> ACTIVITY:
Run through the records and show each line that includes the string "aynı".

*** Opening EXERCISE DATA ***

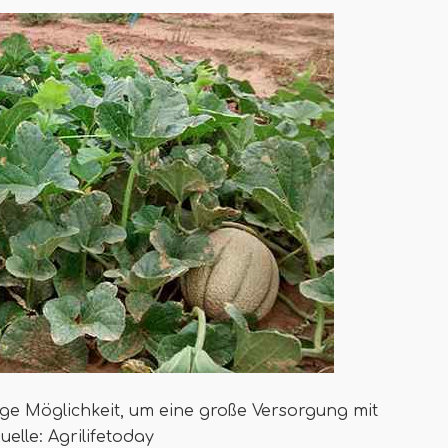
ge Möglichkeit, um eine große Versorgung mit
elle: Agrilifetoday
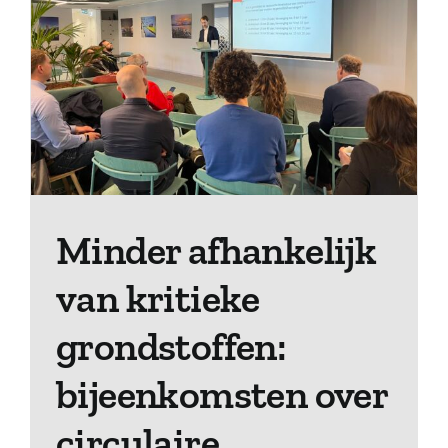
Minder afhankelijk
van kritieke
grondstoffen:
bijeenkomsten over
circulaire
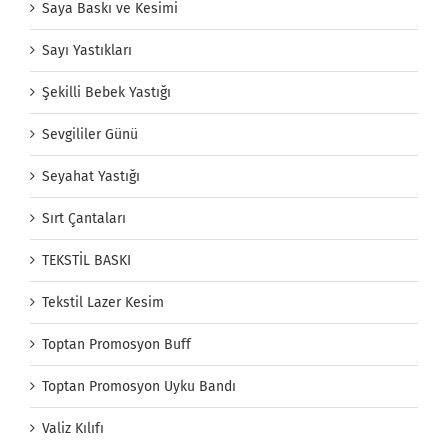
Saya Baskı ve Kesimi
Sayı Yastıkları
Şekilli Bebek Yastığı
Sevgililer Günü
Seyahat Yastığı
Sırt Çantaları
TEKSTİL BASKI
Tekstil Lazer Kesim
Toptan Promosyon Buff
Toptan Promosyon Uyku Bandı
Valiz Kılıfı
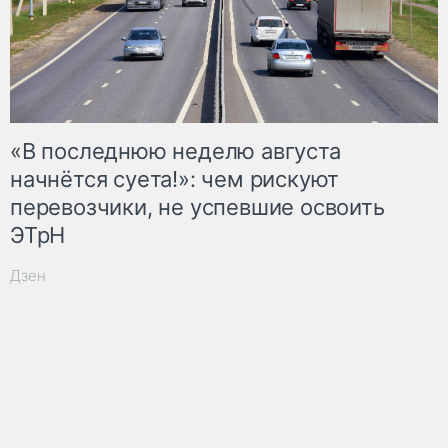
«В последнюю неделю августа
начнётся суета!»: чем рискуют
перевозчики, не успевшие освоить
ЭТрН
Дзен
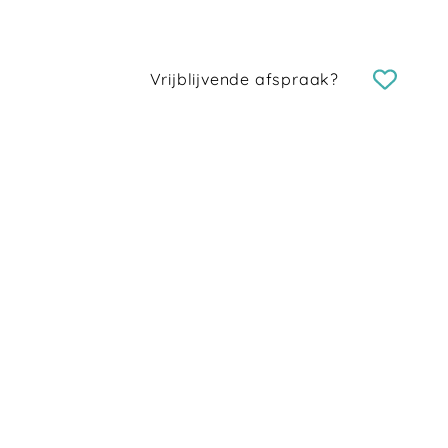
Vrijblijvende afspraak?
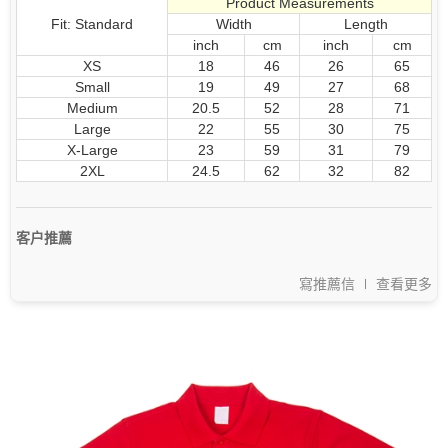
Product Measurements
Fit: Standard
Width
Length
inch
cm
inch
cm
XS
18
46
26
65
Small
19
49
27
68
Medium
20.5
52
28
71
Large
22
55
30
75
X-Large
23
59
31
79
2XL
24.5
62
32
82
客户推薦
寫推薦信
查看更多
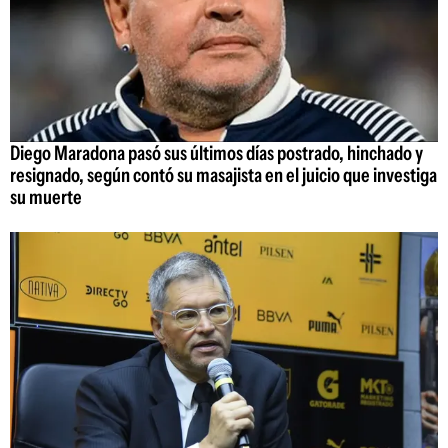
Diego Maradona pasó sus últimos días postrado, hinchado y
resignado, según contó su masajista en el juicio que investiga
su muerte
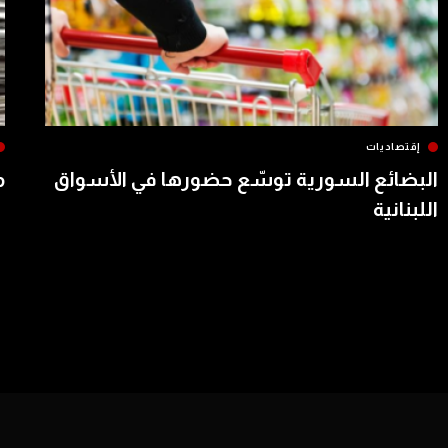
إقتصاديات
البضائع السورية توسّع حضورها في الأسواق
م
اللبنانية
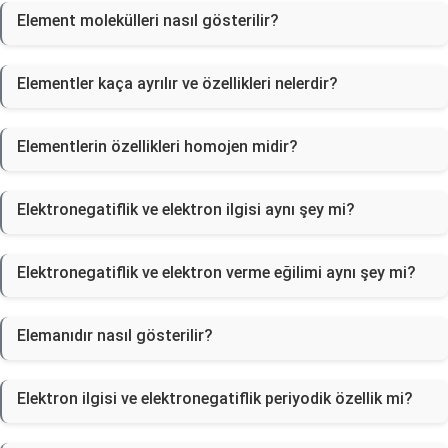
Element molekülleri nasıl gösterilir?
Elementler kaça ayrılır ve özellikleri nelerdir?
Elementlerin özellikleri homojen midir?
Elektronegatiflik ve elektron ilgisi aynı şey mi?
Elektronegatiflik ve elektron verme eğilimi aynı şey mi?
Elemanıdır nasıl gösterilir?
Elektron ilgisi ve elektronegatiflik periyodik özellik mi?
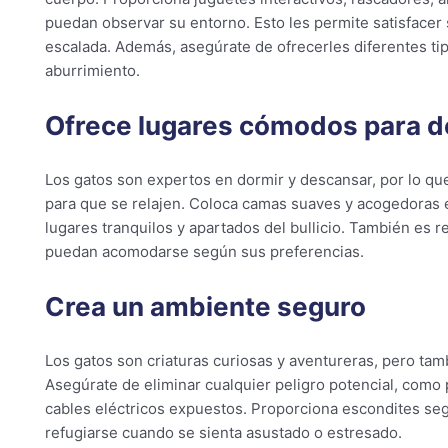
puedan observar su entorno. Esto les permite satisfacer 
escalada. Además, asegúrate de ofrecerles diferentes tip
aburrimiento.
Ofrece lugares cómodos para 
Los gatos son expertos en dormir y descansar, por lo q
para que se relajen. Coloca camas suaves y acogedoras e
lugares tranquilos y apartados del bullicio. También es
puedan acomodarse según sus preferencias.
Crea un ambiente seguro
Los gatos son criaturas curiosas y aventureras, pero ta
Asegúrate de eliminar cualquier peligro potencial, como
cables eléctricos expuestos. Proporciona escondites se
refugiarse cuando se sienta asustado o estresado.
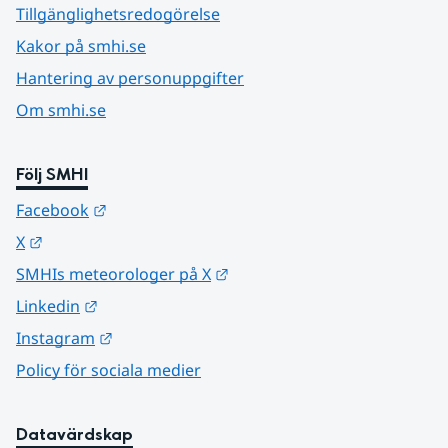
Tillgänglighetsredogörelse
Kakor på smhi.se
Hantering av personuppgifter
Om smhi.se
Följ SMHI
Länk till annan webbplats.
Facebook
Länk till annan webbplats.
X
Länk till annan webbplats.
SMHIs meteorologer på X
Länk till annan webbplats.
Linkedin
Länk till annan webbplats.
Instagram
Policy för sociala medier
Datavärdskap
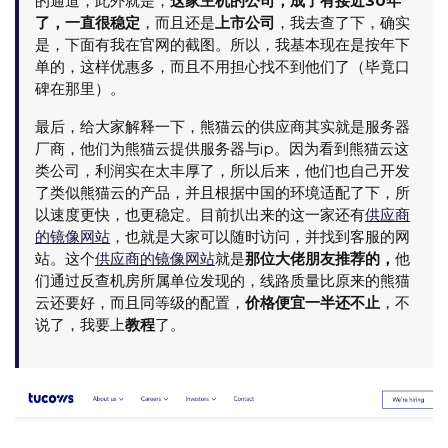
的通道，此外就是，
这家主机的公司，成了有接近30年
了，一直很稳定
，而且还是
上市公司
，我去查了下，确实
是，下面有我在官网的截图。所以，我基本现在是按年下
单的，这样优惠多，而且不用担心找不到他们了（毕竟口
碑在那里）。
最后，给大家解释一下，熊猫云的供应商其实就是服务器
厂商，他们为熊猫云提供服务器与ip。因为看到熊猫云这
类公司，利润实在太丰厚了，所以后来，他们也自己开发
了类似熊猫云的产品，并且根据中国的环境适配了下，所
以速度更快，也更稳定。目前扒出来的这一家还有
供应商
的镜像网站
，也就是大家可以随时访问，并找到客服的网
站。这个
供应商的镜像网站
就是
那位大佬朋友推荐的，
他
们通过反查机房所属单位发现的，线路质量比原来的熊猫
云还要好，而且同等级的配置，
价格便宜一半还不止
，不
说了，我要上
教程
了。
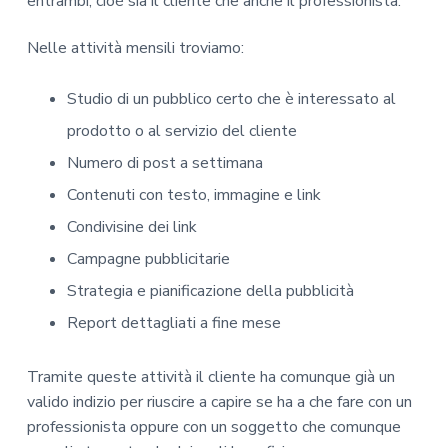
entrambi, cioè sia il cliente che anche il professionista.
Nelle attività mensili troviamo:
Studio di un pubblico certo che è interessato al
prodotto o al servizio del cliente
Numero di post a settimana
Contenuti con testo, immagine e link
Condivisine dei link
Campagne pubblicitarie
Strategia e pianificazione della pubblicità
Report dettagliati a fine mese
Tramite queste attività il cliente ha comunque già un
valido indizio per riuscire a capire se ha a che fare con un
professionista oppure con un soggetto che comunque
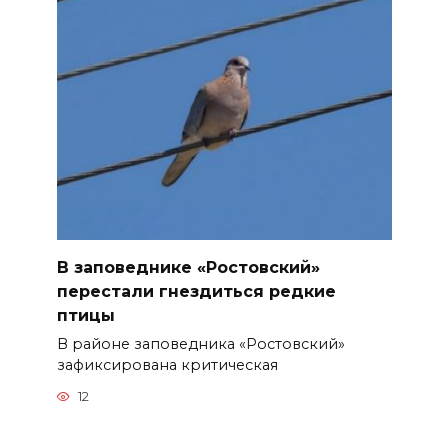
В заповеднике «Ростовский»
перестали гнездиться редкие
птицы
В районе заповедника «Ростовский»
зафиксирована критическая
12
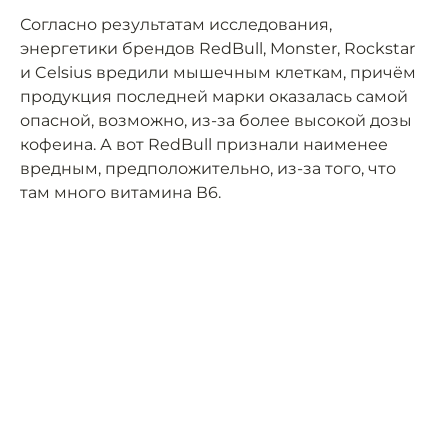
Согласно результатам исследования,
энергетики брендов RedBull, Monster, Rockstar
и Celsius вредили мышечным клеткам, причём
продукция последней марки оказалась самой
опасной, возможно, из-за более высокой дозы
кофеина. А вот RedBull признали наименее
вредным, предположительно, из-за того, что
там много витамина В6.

*** Closing EXERCISE DATA ***

> FINISHED EXERCISE:
Elektronegatiflik ve elektron ilgisi aynı şey mi?
Elektronegatiflik ve elektron verme eğilimi aynı şey mi?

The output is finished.